Cumplió nueve años de cárcel y salió en 2011.
Desde entonces llevaba en apariencia una vida tranquila, pero ahora le acusan de ser un cibersoldado yihadista y de hacer proselitismo para el Daesh.
Por lo visto tiene vídeos en los que enseña cómo manejar armas blancas y exhorta de manera explícita a utilizarlas.
También se hacía pasar por un hombre de paz cuando lo conocí, allá a principios de los años noventa.
La guerra de Afganistán estaba en un momento brutal y la población civil era masacrada ante la indiferencia de Occidente: aunque parezca increíble, por entonces la mayor parte de la izquierda seguía apoyando a los rusos.
El caso es que escribí alguna columna denunciando la carnicería y participé en un par de escuálidas concentraciones de protesta ante la Embajada rusa.
En una de ellas se acercó un treintañero bajito medio rubio y, con lágrimas en los ojos, me agradeció que estuviera intentando salvar “la vida de nuestros niños”.

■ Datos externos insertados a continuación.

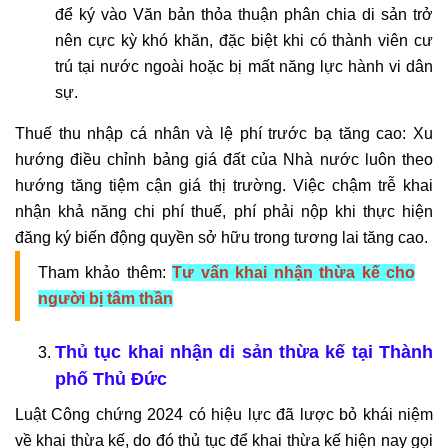
để ký vào Văn bản thỏa thuận phân chia di sản trở
Dịch
vụ
nên cực kỳ khó khăn, đặc biệt khi có thành viên cư
hoàn
trú tại nước ngoài hoặc bị mất năng lực hành vi dân
công
sự.
nhà
Thuế thu nhập cá nhân và lệ phí trước bạ tăng cao: Xu
ở
hướng điều chỉnh bảng giá đất của Nhà nước luôn theo
Luật
hướng tăng tiệm cận giá thị trường. Việc chậm trễ khai
sư
nhận khả năng chi phí thuế, phí phải nộp khi thực hiện
kinh
đăng ký biến động quyền sở hữu trong tương lai tăng cao.
tế
Lao
Tham khảo thêm:
Tư vấn khai nhận thừa kế cho
động
người bị tâm thần​​​​​
-
bảo
Thủ tục khai nhận di sản thừa kế tại Thành
hiểm
phố Thủ Đức
Luật
Luật Công chứng 2024 có hiệu lực đã lược bỏ khái niệm
sư
giải
về khai thừa kế, do đó thủ tục để khai thừa kế hiện nay gọi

Me extrañó que hablara como si fuera afgano porque me parecía español, y en efecto lo era: Luis José Galán, Yusuf, es madrileño y converso (se pasó al islam después de coquetear con el entorno etarra: he aquí una mente hambrienta de certezas).
Semanas después volví a coincidir con él en la Feria del Libro de Madrid.
Yo había estado pasando a firmar entre los amigos escritores un manifiesto contra la situación en Afganistán y al final se lo fui a entregar al presidente de la ONG Paz Ahora.
Junto a él estaba Yusuf.
Le saludé e intenté besarle las mejillas, pero el tipo dio un respingo y, cerrando los ojos y agitando las manos ante él como quien espanta un enjambre de avispas, se echó para atrás, horrorizado por la posibilidad de que le tocara una mujer.
Y yo, en vez de indignarme y de considerarlo un peligro para la vida democrática (como sin duda hubiera hecho ante alguien que llevara una cruz gamada, por ejemplo), reí y me burlé blandamente de él: a ver si os modernizáis, le dije, o algo así, creyéndole tan sólo un anticuado e inofensivo tonto.
Pues bien, pocos años después ese supuesto tonto colaboró en la masacre de las Torres Gemelas, y presuntamente ahora anda enseñando a acuchillar.
Hoy día yo no hubiera reaccionado así, naturalmente; desde esa Feria del Libro han pasado casi tres décadas, unos años de plomo en los que hemos aprendido a reconocer nuevas amenazas.
Pero la detención de Yusuf me ha recordado aquel incidente y me ha hecho pensar en la ligereza con la que aceptamos cosas que, si nos detuviéramos de verdad a reflexionarlas, nos resultarían inadmisibles.
Nos movemos, por desgracia, dentro de los prejuicios mayoritarios y de las ideas convencionales.
Nos dejamos llevar fácilmente por lo que impera en el pensamiento de la gente de nuestro grupo, es decir, de aquellas personas que supuestamente nos son más afines.
Y más de una vez, para no enfrentarnos, para no estar solos (un pensamiento independiente es un lugar incómodo y ventoso), repetimos o acatamos las reglas de la tribu, aunque haya algo que chirríe muy en el fondo de nuestras conciencias.
Por ejemplo: viniendo de un entorno de izquierdas, yo siempre tuve muy claras las atrocidades que cometieron los nazis, pero me llevó largo tiempo alcanzar la misma perspicacia respecto a las atrocidades estalinistas.
Y me costó empezar a defender a los animales hace ya muchos años, cuando toda la izquierda sostenía que reivindicar los derechos de los otros seres vivos mientras hubiera una sola injusticia humana en este mundo era una frivolidad inadmisible (todavía queda algún dogmático que suelta esta perla).
¿Quién no ha sentido alguna vez una pequeña sombra de incomodidad al callar o secundar una idea que en realidad no era del todo suya?
Hay que esforzarse por escuchar el yo interior, la pequeña voz de la conciencia, el íntimo deseo y el criterio propio.
Ya ven, esta es una de las pocas cosas que la edad te da; no sé quién decía que uno sabía que era viejo cuando, en vez de pensar: “Esto me lo voy a callar”, empezaba a decirse: “Voy a soltar esto, a ver qué pasa”.
Hay que ser intolerante con los intolerantes, caiga quien caiga.